Dari semenjak SMP saya itu memang suka sekali dengan hal-hal yang berbau mistik. Lebih tepatnya sebenarnya berbau dengan hal yang aneh-aneh. Hal yang diluar akal sehat. Ya jadi mirip orang sinting gitulah. Tapi ini tidak sinting betulan ya, hanya mirip. Dan mirip itu tidak harus sama. Dan sama tidak harus mirip, eleh ini jadi ngomongin apa. Kayak main tebak-tebakan jadinya. Kan sudah saya bilang, mirip orang sinting, hehehe. Ah, kagak lucu!
Sebenarnya niatnya hanya sekedar buat hiburan. Obat kejenuhan, maklum wong ndeso kan miskin dengan gadget, salah satu hiburan termurah adalah keluyuran. Keliling kampung. Daripada di rumah stres, yang saat itu televisi masih tergolong barang mewah. Sekampung paling yang punya bisa dihitung dengan jari, paling berkisaran empat saja. Itu pun ukuran televisi masih 14 inchi dan warna masih hitam putih pula.

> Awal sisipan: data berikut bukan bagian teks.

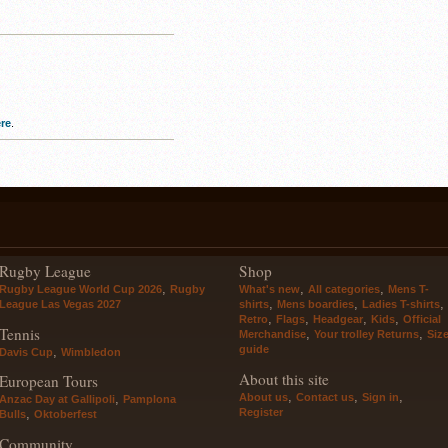
re
.
Rugby League
Shop
,
,
,
Rugby League World Cup 2026
Rugby
What's new
All categories
Mens T-
,
,
,
League Las Vegas 2027
shirts
Mens boardies
Ladies T-shirts
,
,
,
,
Retro
Flags
Headgear
Kids
Official
Tennis
,
,
Merchandise
Your trolley Returns
Siz
guide
,
Davis Cup
Wimbledon
About this site
European Tours
,
,
,
About us
Contact us
Sign in
,
Anzac Day at Gallipoli
Pamplona
Register
,
Bulls
Oktoberfest
Community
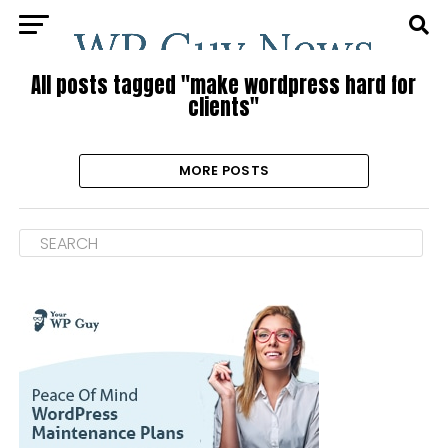
All posts tagged "make wordpress hard for
clients"
MORE POSTS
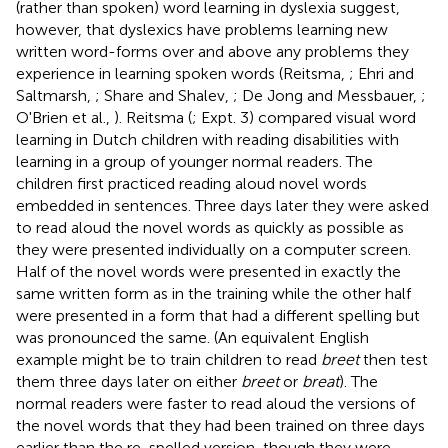
(rather than spoken) word learning in dyslexia suggest,
however, that dyslexics have problems learning new
written word-forms over and above any problems they
experience in learning spoken words (Reitsma,
; Ehri and
Saltmarsh,
; Share and Shalev,
; De Jong and Messbauer,
;
O'Brien et al.,
). Reitsma (
; Expt. 3) compared visual word
learning in Dutch children with reading disabilities with
learning in a group of younger normal readers. The
children first practiced reading aloud novel words
embedded in sentences. Three days later they were asked
to read aloud the novel words as quickly as possible as
they were presented individually on a computer screen.
Half of the novel words were presented in exactly the
same written form as in the training while the other half
were presented in a form that had a different spelling but
was pronounced the same. (An equivalent English
example might be to train children to read
breet
then test
them three days later on either
breet
or
breat
). The
normal readers were faster to read aloud the versions of
the novel words that they had been trained on three days
earlier than the re-spelled version, though they were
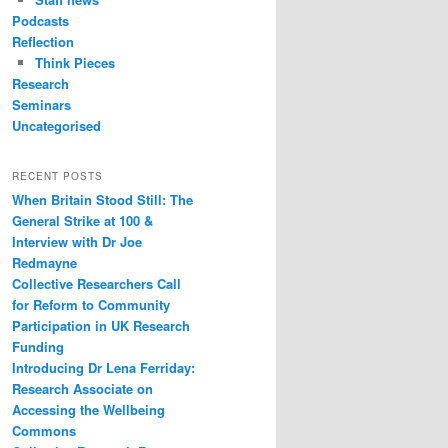
Podcasts
Reflection
Think Pieces
Research
Seminars
Uncategorised
RECENT POSTS
When Britain Stood Still: The
General Strike at 100 &
Interview with Dr Joe
Redmayne
Collective Researchers Call
for Reform to Community
Participation in UK Research
Funding
Introducing Dr Lena Ferriday:
Research Associate on
Accessing the Wellbeing
Commons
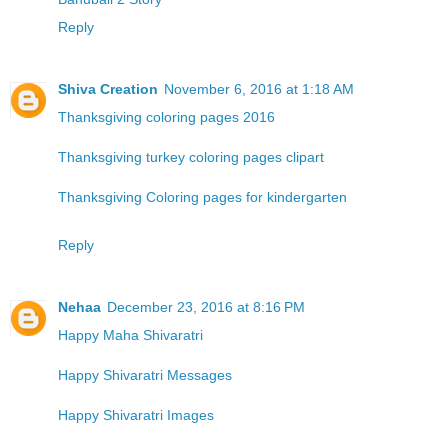
Reply
Shiva Creation
November 6, 2016 at 1:18 AM
Thanksgiving coloring pages 2016
Thanksgiving turkey coloring pages clipart
Thanksgiving Coloring pages for kindergarten
Reply
Nehaa
December 23, 2016 at 8:16 PM
Happy Maha Shivaratri
Happy Shivaratri Messages
Happy Shivaratri Images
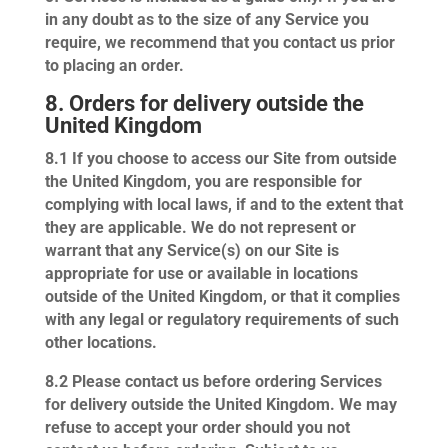
in any doubt as to the size of any Service you
require, we recommend that you contact us prior
to placing an order.
8. Orders for delivery outside the
United Kingdom
8.1
If you choose to access our Site from outside
the United Kingdom, you are responsible for
complying with local laws, if and to the extent that
they are applicable. We do not represent or
warrant that any Service(s) on our Site is
appropriate for use or available in locations
outside of the United Kingdom, or that it complies
with any legal or regulatory requirements of such
other locations.
8.2
Please contact us before ordering Services
for delivery outside the United Kingdom. We may
refuse to accept your order should you not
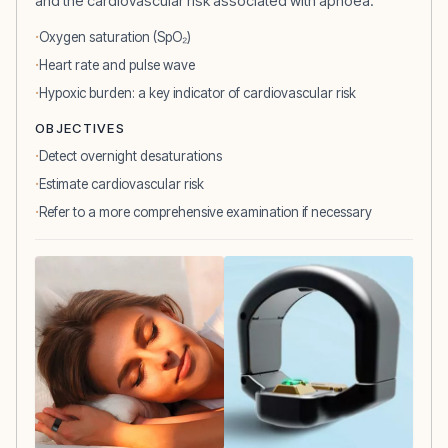
and the cardiovascular risk associated with apnoea.
Oxygen saturation (SpO₂)
Heart rate and pulse wave
Hypoxic burden: a key indicator of cardiovascular risk
OBJECTIVES
Detect overnight desaturations
Estimate cardiovascular risk
Refer to a more comprehensive examination if necessary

Kebiasaan saya yang dari kecil suka keluyuran, ternyata terbawa sampai sekarang. Biasanya saya keluyuran ke tempat-tempat yang dianggap orang angker atau mistik. Jika mendengar ada tempat makam keremat, saya langsung dibuatnya penasaran. Pengen ziarah, sekaligus ingin mengetahui sejarah dari makam itu sendiri. Maklum, saya kan juga termasuk paling suka dengan sejarah. Mata pelajaran sekolah yang paling saya sukai.
Di kampung saya, banyak sekali tempat-tempat yang dikeramatkan. Bukan berarti keramat dalam tanda kutip negatif ya. Dikeramatkan disini karena biasanya makam tersebut adalah sesepuh dari kampung tersebut. Atau sebagai pendiri kalau istilah jawa yang pertama babat alas. Sebagai bentuk penghormatan, dan sebagai jejak sejarah agar diingat oleh keturunan generasi berikutnya. Asal muasal desanya tidak hilang oleh ingatan.

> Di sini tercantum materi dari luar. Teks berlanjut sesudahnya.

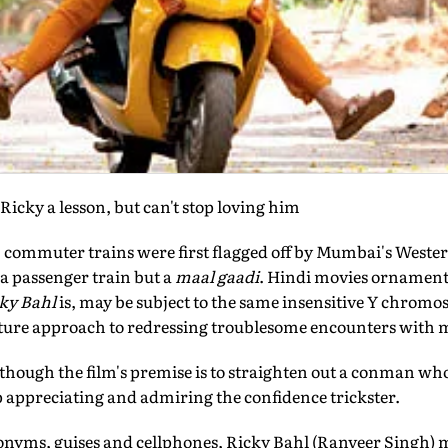
Ricky a lesson, but can't stop loving him
' commuter trains were first flagged off by Mumbai's Weste
 a passenger train but a
maal gaadi
. Hindi movies ornament
cky Bahl
is, may be subject to the same insensitive Y chrom
lture approach to redressing troublesome encounters with 
though the film's premise is to straighten out a conman who
 appreciating and admiring the confidence trickster.
donyms, guises and cellphones, Ricky Bahl (Ranveer Singh) m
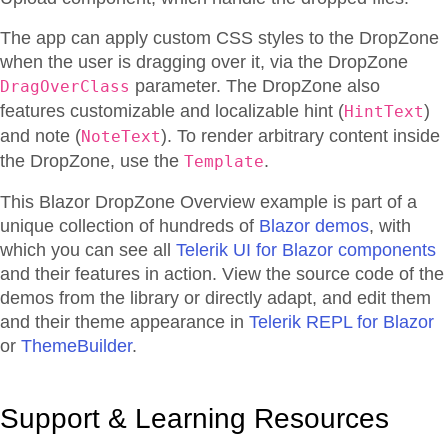
The app can apply custom CSS styles to the DropZone
when the user is dragging over it, via the DropZone
parameter. The DropZone also
DragOverClass
features customizable and localizable hint (
)
HintText
and note (
). To render arbitrary content inside
NoteText
the DropZone, use the
.
Template
This Blazor
DropZone
Overview
example is part of a
unique collection of hundreds of
Blazor demos
, with
which you can see all
Telerik UI for Blazor components
and their features in action. View the source code of the
demos from the library or directly adapt, and edit them
and their theme appearance in
Telerik REPL for Blazor
or
ThemeBuilder
.
Support & Learning Resources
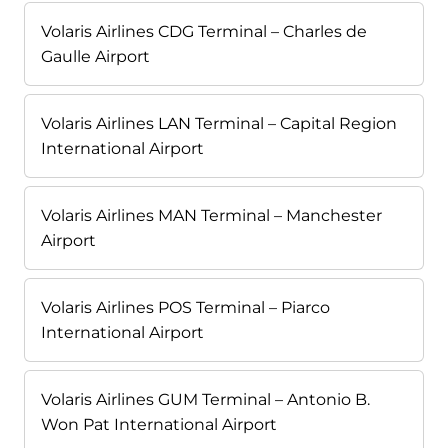
Volaris Airlines CDG Terminal – Charles de
Gaulle Airport
Volaris Airlines LAN Terminal – Capital Region
International Airport
Volaris Airlines MAN Terminal – Manchester
Airport
Volaris Airlines POS Terminal – Piarco
International Airport
Volaris Airlines GUM Terminal – Antonio B.
Won Pat International Airport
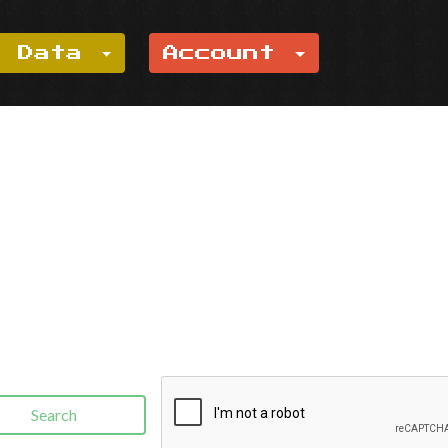
e Data
Account
Search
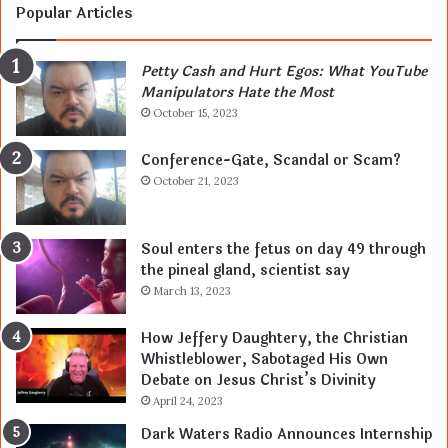
Popular Articles
Petty Cash and Hurt Egos: What YouTube
Manipulators Hate the Most
October 15, 2023
Conference-Gate, Scandal or Scam?
October 21, 2023
Soul enters the fetus on day 49 through
the pineal gland, scientist say
March 13, 2023
How Jeffery Daughtery, the Christian
Whistleblower, Sabotaged His Own
Debate on Jesus Christ’s Divinity
April 24, 2023
Dark Waters Radio Announces Internship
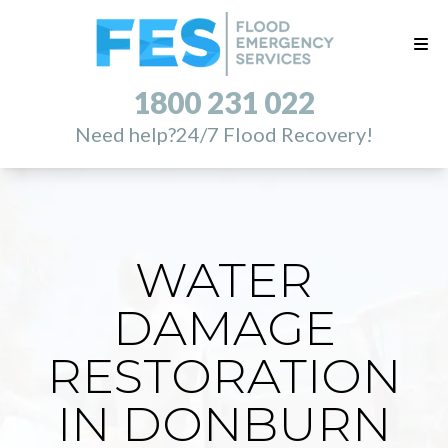
1800 231 022
Need help?
24/7 Flood Recovery!
WATER
DAMAGE
RESTORATION
IN DONBURN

Lagi asek jalan-jalan dengan sepeda motor tua. Saya tidak sengaja menjumpai papan nama yang bertuliskan "Makam Mbah Jakun". Awalnya saya kira itu petunjuk tempat wisata. Kebetulan juga saya pengen butuh hiburan. Tanpa pikir panjang, langsung deh saya mengikuti petujuk papan nama yang berada di pinggir jalan Mirit itu. Jalan yang saya lalu masih jalan setapak belum diaspal. Dipinggir gang itu ada parit irigasi dengan air yang mengering.
Kanan kiri tumbuh pepohan tinggi, didominan oleh pohon kelapa dan pohon bambu. Sehingga suasana tampak adem. Eh sesampai ditempat, ternyata perkiraan saya salah. Hanya ada cungkup sederhana, yang di dalamnya terdapat dua pusaran atau makam. Itu pun tanpa nama pula. Saat itu situasi lumayan sepi, jadi saya tidak bisa menggali informasi dari sejarah makam Mbah Jakun. Sebenarnya saya nongkrong lama, siapa tahu ada yang lewat, sehingga bisa bertanya-tanya. Saya tunggu lama, ternyata tak ada yang lewat juga.

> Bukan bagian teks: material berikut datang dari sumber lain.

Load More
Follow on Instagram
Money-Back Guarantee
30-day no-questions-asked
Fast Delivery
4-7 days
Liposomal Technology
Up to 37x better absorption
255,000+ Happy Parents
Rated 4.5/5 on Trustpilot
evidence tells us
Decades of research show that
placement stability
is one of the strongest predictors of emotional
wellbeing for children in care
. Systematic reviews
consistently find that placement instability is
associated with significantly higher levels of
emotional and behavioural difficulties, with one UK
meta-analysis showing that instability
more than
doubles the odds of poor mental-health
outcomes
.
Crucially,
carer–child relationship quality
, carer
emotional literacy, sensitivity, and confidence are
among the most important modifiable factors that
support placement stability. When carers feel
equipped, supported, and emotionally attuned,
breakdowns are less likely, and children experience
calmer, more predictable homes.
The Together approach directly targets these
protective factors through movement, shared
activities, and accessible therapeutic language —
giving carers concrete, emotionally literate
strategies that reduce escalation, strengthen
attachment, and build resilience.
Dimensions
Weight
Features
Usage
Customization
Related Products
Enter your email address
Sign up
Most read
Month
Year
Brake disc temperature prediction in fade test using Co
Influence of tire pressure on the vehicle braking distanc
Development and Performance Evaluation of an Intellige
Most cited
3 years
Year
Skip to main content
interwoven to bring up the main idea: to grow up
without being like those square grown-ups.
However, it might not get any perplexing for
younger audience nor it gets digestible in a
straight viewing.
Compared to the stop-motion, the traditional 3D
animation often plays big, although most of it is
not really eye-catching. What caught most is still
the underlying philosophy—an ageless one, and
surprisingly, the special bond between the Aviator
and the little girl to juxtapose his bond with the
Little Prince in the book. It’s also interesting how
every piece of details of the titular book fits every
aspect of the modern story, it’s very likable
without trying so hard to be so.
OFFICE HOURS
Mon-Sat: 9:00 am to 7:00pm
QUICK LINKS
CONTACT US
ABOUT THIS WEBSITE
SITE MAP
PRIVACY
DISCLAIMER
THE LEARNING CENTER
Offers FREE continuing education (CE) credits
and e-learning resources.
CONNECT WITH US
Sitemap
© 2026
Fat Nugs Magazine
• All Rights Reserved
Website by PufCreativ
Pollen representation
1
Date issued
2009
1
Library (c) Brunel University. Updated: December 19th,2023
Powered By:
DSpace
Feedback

Akhirnya saya hanya bisa memotret-motret saja. Makam yang terawat, tapi saya tidak tahu siapa juru kuncinya. Semoga lain waktu bisa berkunjung lagi ke Makam Mbah Jakun. Karena waktu sudah sore, saya pun segera melanjutkan perjalanan, alias keluyuran. Oh iya Makam Mbah Jakun berada di desa Mangunranan, Mirit, Kebumen, Jawa tengah.